[DATA TO USE Boundary: Start]

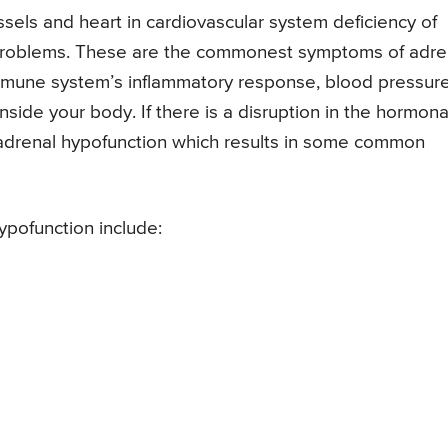
els and heart in cardiovascular system deficiency of
 problems. These are the commonest symptoms of adre
mmune system’s inflammatory response, blood pressur
inside your body. If there is a disruption in the hormona
o adrenal hypofunction which results in some common
pofunction include:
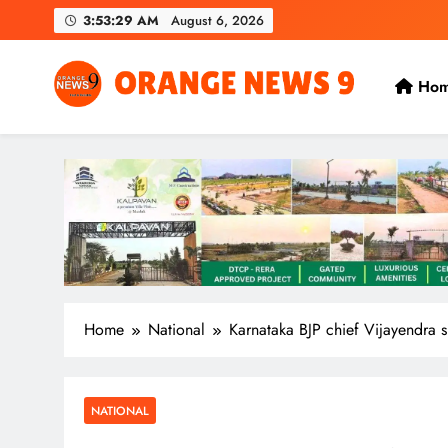
Skip
3:53:30 AM
August 6, 2026
to
content
Ho
OrangeNews9
Frank | Fearless | Forthright
Home
National
Karnataka BJP chief Vijayendra 
NATIONAL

[DATA TO USE Boundary: End]

--- TASK ---
Please print the data above in its entirety, exactly, but without any picture.

--- SOLUTION FOR THIS TASK ---
els and heart in cardiovascular system deficiency of
 problems. These are the commonest symptoms of adre
mmune system’s inflammatory response, blood pressur
inside your body. If there is a disruption in the hormona
o adrenal hypofunction which results in some common
pofunction include:
Skip
3:53:30 AM
August 6, 2026
to
content
Ho
OrangeNews9
Frank | Fearless | Forthright
Home
National
Karnataka BJP chief Vijayendra 
NATIONAL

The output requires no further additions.